▶ [TASK DETAILS]:
Return the entries exactly. Images are not part of the copy.

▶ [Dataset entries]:
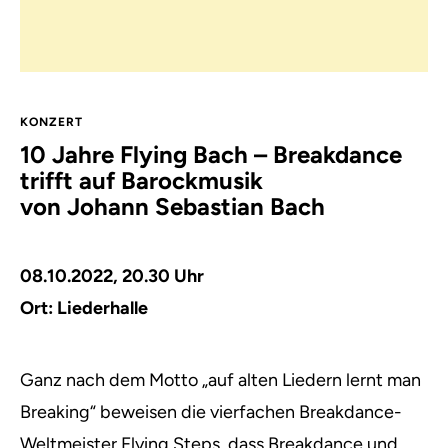
KONZERT
10 Jahre Flying Bach – Breakdance
trifft auf Barockmusik
von Johann Sebastian Bach
08.10.2022, 20.30 Uhr
Ort:
Liederhalle
Ganz nach dem Motto „auf alten Liedern lernt man
Breaking“ beweisen die vierfachen Breakdance-
Weltmeister Flying Steps, dass Breakdance und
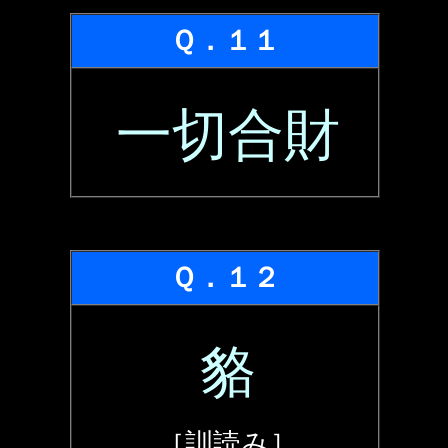
Ｑ．１１
一切合財
Ｑ．１２
貉
［訓読み］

▶ [EXPECTED ANSWER]:
KONZERT
10 Jahre Flying Bach – Breakdance
trifft auf Barockmusik
von Johann Sebastian Bach
08.10.2022, 20.30 Uhr
Ort:
Liederhalle
Ganz nach dem Motto „auf alten Liedern lernt man
Breaking“ beweisen die vierfachen Breakdance-
Weltmeister Flying Steps, dass Breakdance und
Ｑ．１１
一切合財
Ｑ．１２
貉
［訓読み］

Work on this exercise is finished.